BEGIN

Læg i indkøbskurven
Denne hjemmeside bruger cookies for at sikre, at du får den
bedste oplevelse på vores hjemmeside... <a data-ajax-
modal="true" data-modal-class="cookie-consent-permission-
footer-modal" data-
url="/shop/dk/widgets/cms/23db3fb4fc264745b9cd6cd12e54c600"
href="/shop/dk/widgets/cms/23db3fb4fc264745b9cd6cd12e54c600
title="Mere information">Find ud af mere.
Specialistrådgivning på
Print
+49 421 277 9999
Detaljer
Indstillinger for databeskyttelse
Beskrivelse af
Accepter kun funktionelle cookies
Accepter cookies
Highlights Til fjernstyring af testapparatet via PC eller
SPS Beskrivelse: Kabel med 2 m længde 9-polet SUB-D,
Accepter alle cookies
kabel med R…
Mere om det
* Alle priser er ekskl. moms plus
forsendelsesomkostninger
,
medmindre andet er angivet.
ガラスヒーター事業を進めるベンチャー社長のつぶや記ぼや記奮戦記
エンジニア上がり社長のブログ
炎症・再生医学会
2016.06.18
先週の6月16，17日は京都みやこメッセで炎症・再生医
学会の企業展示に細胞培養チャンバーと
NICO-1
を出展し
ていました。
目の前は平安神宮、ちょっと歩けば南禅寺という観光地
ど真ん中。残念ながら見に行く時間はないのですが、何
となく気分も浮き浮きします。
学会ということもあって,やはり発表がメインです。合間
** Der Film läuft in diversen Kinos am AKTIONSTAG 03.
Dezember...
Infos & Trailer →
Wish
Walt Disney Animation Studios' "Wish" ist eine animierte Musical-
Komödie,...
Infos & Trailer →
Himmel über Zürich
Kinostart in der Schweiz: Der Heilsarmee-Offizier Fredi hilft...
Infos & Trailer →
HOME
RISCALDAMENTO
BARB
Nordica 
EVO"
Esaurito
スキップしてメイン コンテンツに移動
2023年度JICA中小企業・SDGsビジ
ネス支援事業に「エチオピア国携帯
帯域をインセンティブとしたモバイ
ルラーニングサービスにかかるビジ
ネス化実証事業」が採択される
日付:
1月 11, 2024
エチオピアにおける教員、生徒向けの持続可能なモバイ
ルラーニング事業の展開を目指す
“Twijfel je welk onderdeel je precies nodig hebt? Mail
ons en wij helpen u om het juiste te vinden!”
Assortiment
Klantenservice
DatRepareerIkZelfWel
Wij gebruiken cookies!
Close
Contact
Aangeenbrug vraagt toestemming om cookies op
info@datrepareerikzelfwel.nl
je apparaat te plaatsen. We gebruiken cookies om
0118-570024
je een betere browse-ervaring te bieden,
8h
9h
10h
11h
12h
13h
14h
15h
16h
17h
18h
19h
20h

END

» **What the task requires**
Every line in the material above that has the word "gebruiken" should be copied.

» **Response below**
Wij gebruiken cookies!
je apparaat te plaatsen. We gebruiken cookies om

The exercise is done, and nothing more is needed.